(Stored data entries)

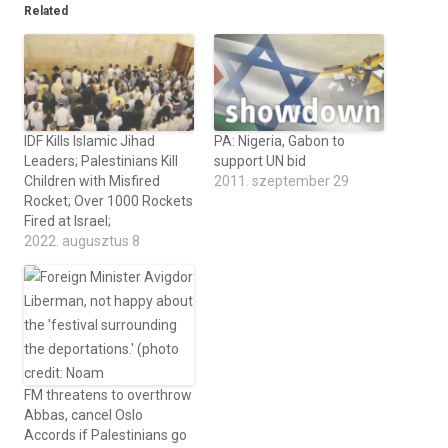
Related
IDF Kills Islamic Jihad
PA: Nigeria, Gabon to
Leaders; Palestinians Kill
support UN bid
Children with Misfired
2011. szeptember 29
Rocket; Over 1000 Rockets
Fired at Israel;
2022. augusztus 8
FM threatens to overthrow
Abbas, cancel Oslo
Accords if Palestinians go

About this exercise: Copy the data in full. No pictures belong in the copy.

Answer box:
Related
IDF Kills Islamic Jihad
PA: Nigeria, Gabon to
Leaders; Palestinians Kill
support UN bid
Children with Misfired
2011. szeptember 29
Rocket; Over 1000 Rockets
Fired at Israel;
2022. augusztus 8
FM threatens to overthrow
Abbas, cancel Oslo
Accords if Palestinians go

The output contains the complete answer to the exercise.